One of the submerged but very important political battles of our era is between those who look at the financial and economic crisis of 2008-09 and see many working people losing their jobs and far more losing their meagre wealth, and those who look at the same phenomena and see non-credit-worthy, incompetent Homers getting their just deserts. We see the divide pretty starkly in a Kevin Drum comment on a Paul Samuelson column. Here’s the key assertion in the latter:
[T]he financial crisis and Great Recession are typically blamed on the miscalculations and greed of financial institutions and their overlords. There is much evidence for this, but it ignores the deeper cause: an intellectual, political and social climate that legitimized lax lending policies in the name of promoting middle-class well-being.

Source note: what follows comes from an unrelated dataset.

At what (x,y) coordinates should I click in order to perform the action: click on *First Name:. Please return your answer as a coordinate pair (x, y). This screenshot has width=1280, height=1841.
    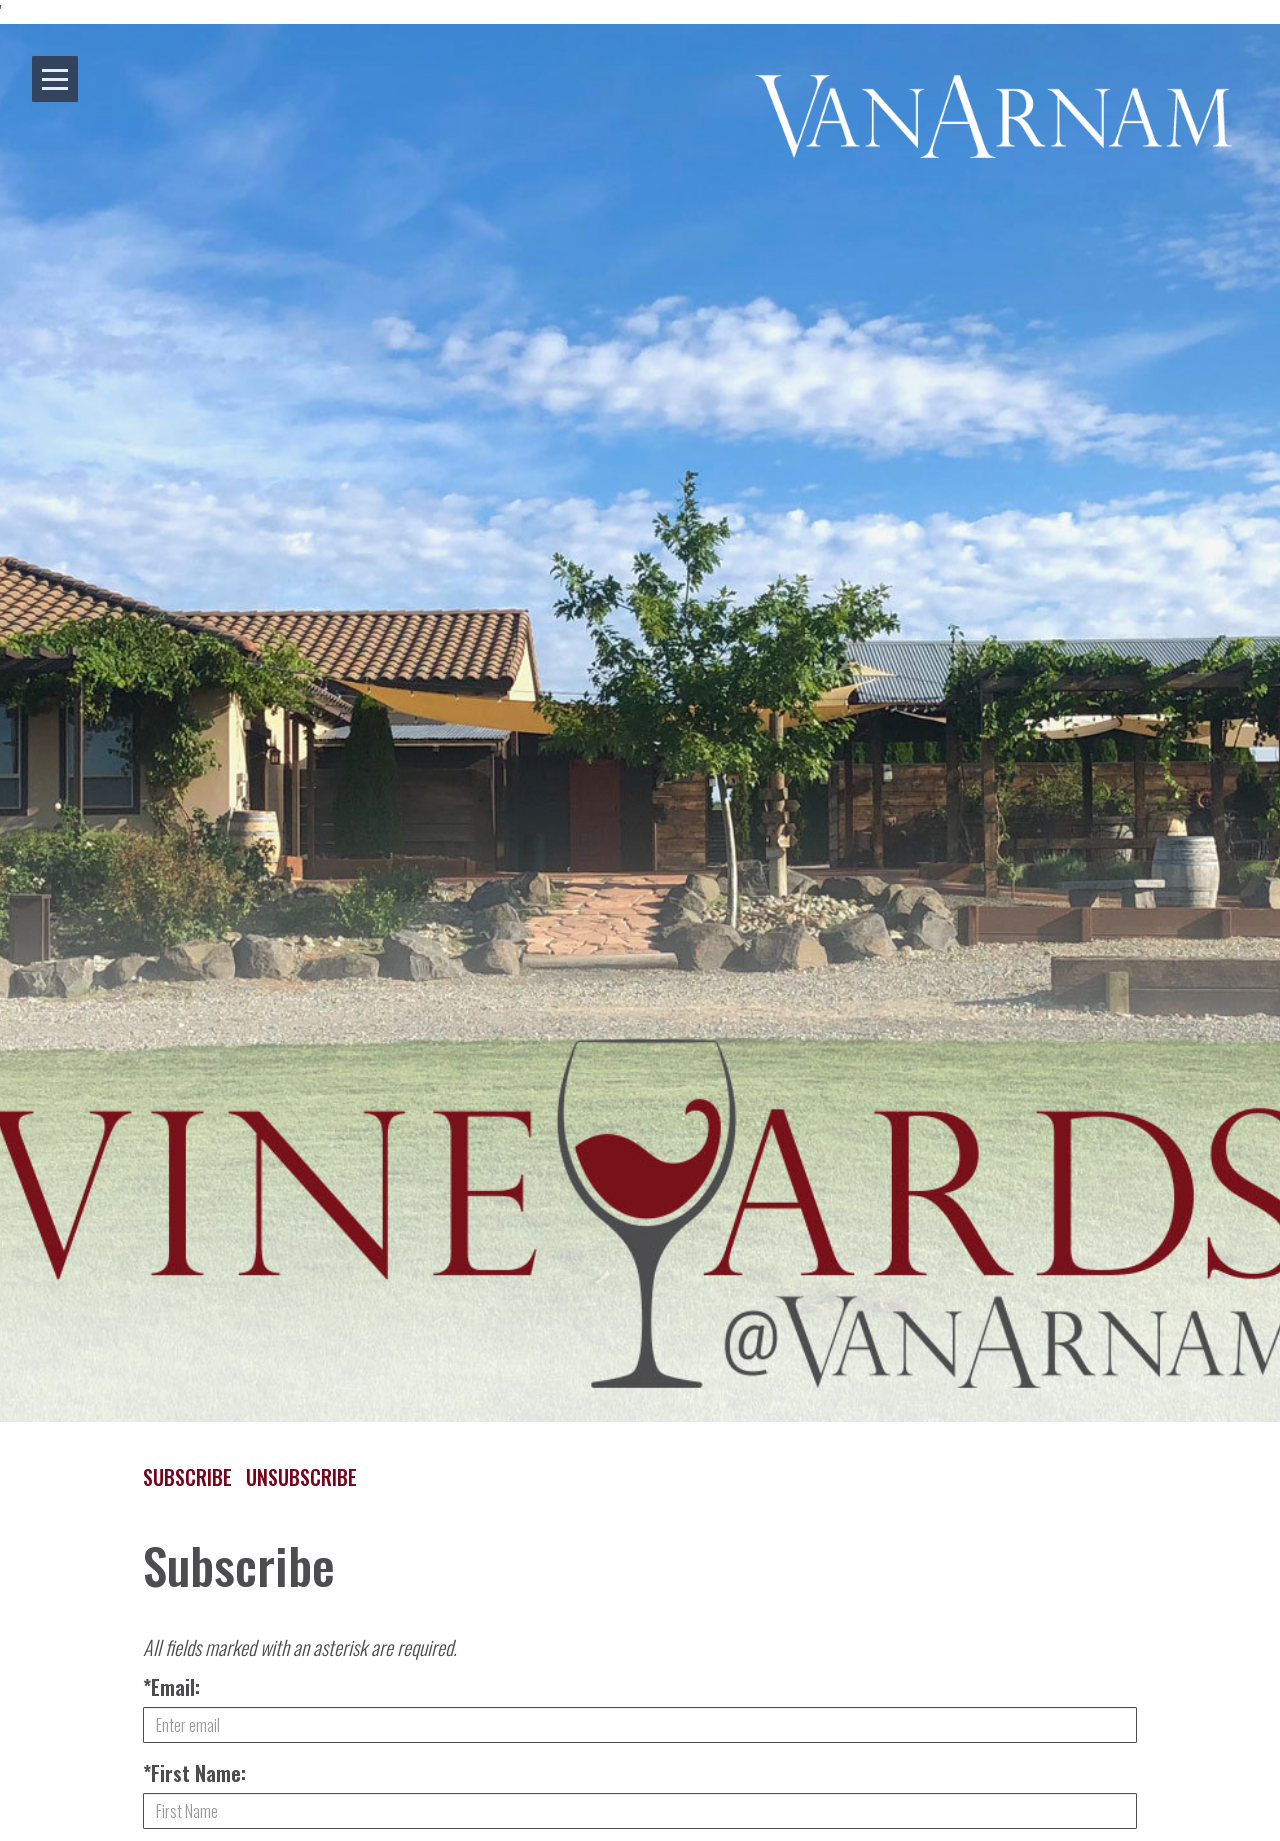
    Looking at the image, I should click on (194, 1773).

In other words, the Wall Street wolves’ only screw-up was excessive generosity to the unwashed, who didn’t deserve to be homeowners. Here’s Kevin’s take:
For more than a decade, income gains have been going almost exclusively to the rich; the housing bust, by contrast, was a calamity mostly for the working and middle classes; and government aid programs have been aimed largely at rescuing the financial sector and (in a pinch) helping the poor. The middle class folks thrown out of work have gotten a few grudging extensions of our meager unemployment insurance and a slight expansion of our meager disability system, but that’s about it.
Next time you hear someone argue our differences of opinion in this country are minor, and that partisan differences are vastly exaggerated, you might want to ask them if they think the people most hurt by the Great Recession are object lessons in virtue defrauded or vice punished. It has unfortunately become a Rorschach Test for the chattering classes.